Lucian emphasizes this semiotic gap by using multiple narrative tools: first, after Megillos’ re-embodiment, Demonassa disappears from the dialogue, which recasts the threesome into a normative heterosexual encounter; second, as a male client Megillos must re-initiate his pursuit of Leaina; and finally, re-embodiment transforms the sex-scene into a mock philosophical dialogue (Gilhuly). At first, Megillos and Leaina’s conversation does destabilize masculinity: Megillos claims that he does not need a penis to be a man, and instead possesses something else. (ἔχω γάρ τι ἀντὶ τοῦ ἀνδρείου [5.4]).
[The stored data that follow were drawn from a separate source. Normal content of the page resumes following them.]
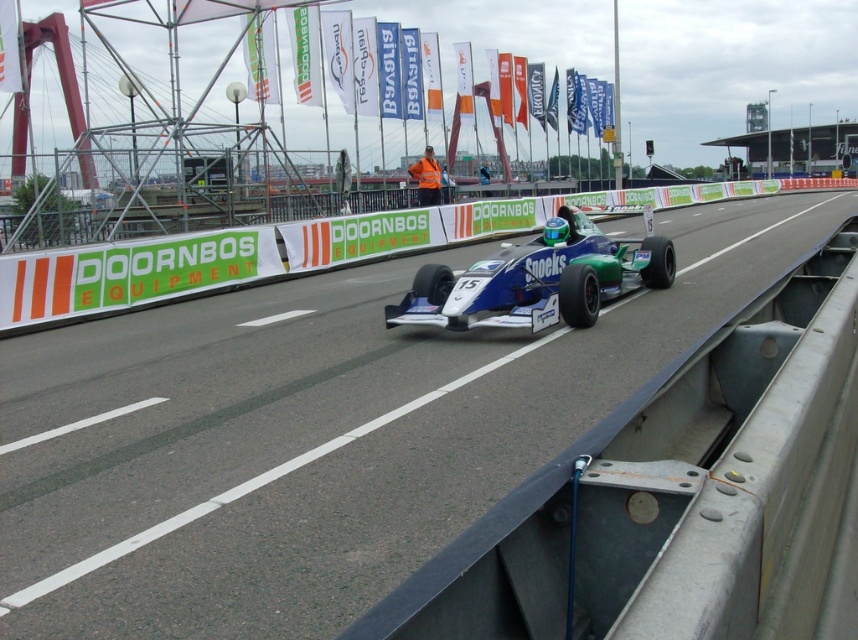 What is the relationship between the height of the smooth asphalt road at center and the blue glossy race car at center?

The smooth asphalt road at center is taller than the blue glossy race car at center.

You are a drone operator trying to capture aerial footage of the race track. You notice two points marked on your map at coordinates point (x=609, y=225) and point (x=466, y=291). Which point is closer to your drone camera when flying directly above the race track?

Point (x=609, y=225) is further to the viewer than point (x=466, y=291), so the point closer to the drone camera would be point (x=466, y=291) since it is nearer to the viewer. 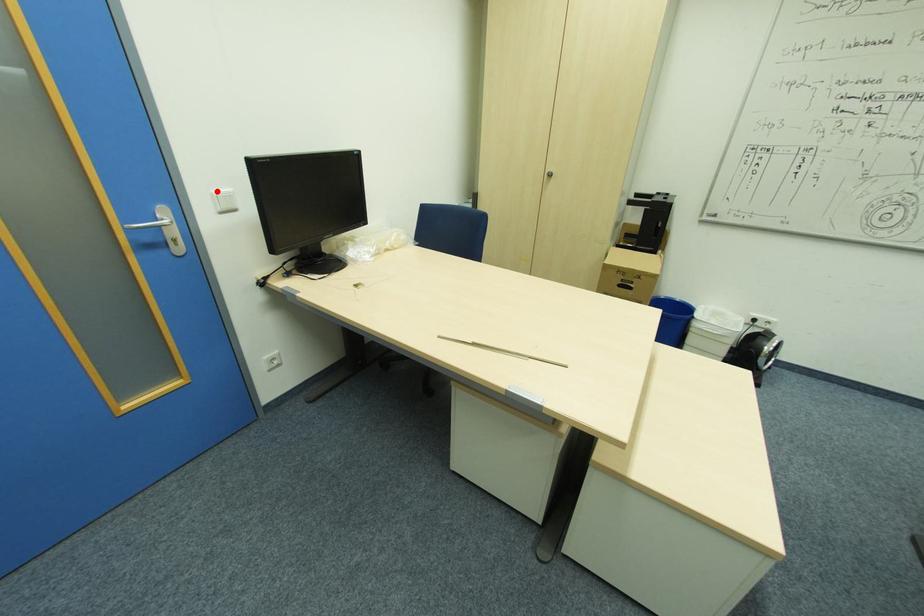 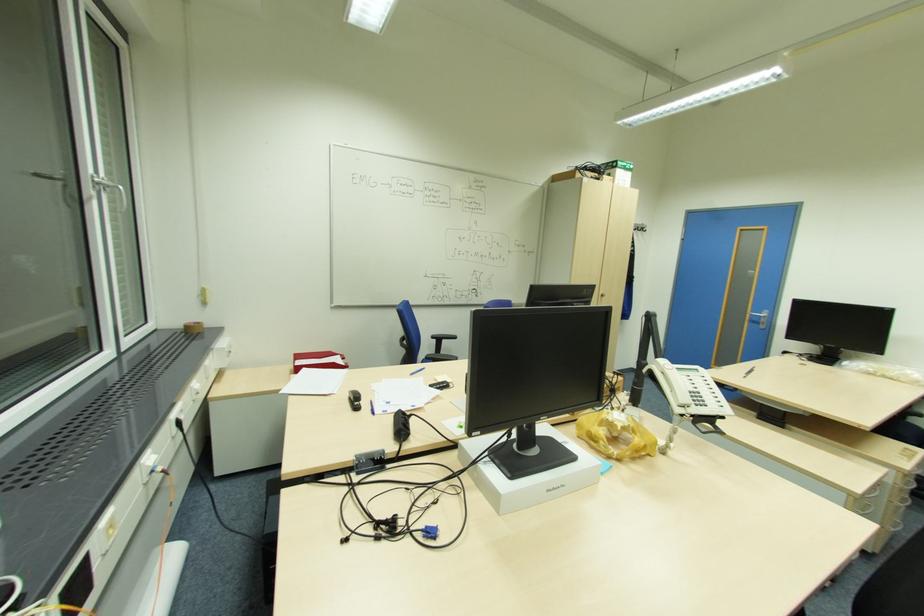 Question: I am providing you with two images of the same scene from different viewpoints. A red point is marked on the first image. Can you still see the location of the red point in image 2?

Choices:
 (A) Yes
 (B) No

Answer: (B) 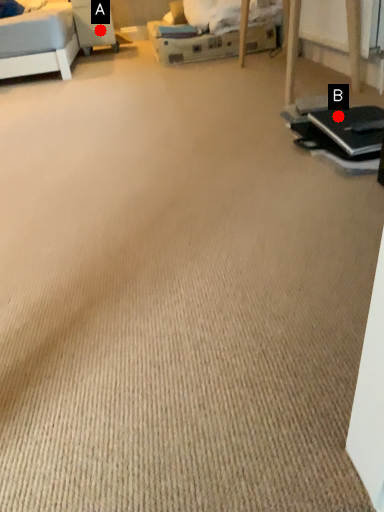 Question: Two points are circled on the image, labeled by A and B beside each circle. Which point is further to the camera?

Choices:
 (A) A is further
 (B) B is further

Answer: (A) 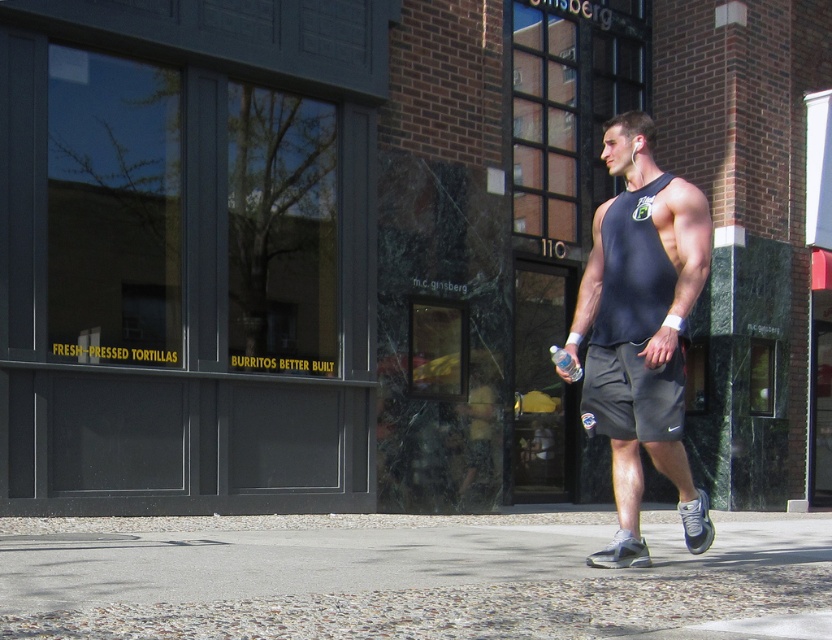 You are a drone operator trying to capture a photo of the gray cobblestone pavement at lower center. The camera is currently positioned at point A. To ensure the pavement is centered in the photo, should you move the camera north or south? Please provide your answer based on the coordinates provided in the scene description.

The gray cobblestone pavement at lower center is located at coordinates (410, 577). Since the y coordinate is 0.494, which is just below the center point of 0.5, the pavement is slightly south of the center. To center it, move the camera north slightly.

Looking at the person in the image, which clothing item is positioned to the right of the other between the matte black tank top at center and the gray fabric shorts at center?

The matte black tank top at center is to the right of the gray fabric shorts at center.

You are standing on the sidewalk and see two points marked in the image. Which point is closer to you, point (x=397, y=515) or point (x=674, y=362)?

Point (x=397, y=515) is closer to you because it is further to the viewer than point (x=674, y=362). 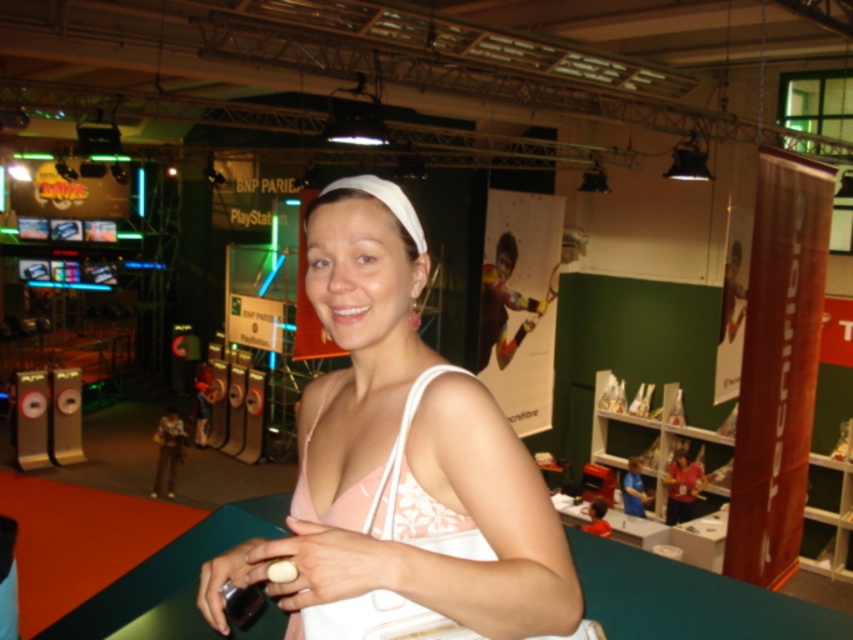 Question: Among these points, which one is nearest to the camera?

Choices:
 (A) (506, 529)
 (B) (345, 600)

Answer: (A)

Question: Which point appears farthest from the camera in this image?

Choices:
 (A) (347, 211)
 (B) (294, 620)

Answer: (B)

Question: Is white fabric purse at center to the right of pink fabric dress at center from the viewer's perspective?

Choices:
 (A) no
 (B) yes

Answer: (A)

Question: In this image, where is white fabric purse at center located relative to pink fabric dress at center?

Choices:
 (A) left
 (B) right

Answer: (A)

Question: Does white fabric purse at center appear on the right side of pink fabric dress at center?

In the end, however, Megillos’s attempt to perform masculinity fails.

Within Dial. meret., competition between the hetairai and their clients abounds (Shreve-Price), but Leaina’s complete control over Megillos still stands out. Throughout the economic negotiation and the subsequent sexual encounter (5.4), the re-embodied Megillos fails to even live up to the standards expected of a νεανίσκος (a young man): Lucian uniquely employs several verbs with emasculating connotations (ἱκετεύω, ἀσθμαίνω [5.4]) implying that Megillos’s masculine performance has failed. And Lucian also draws attention to Leaina’s clear economic victory over Megillos, pointing out the exorbitant gifts she receives from him (5.4). By demonstrating Megillos’s shortcomings, Lucian emphasizes the penis’s essential role in properly enacting masculinity and confirms the impossibility of Megillos’s re-embodiment. While Leaina treats Megillos like a man, in the end he just doesn’t measure up.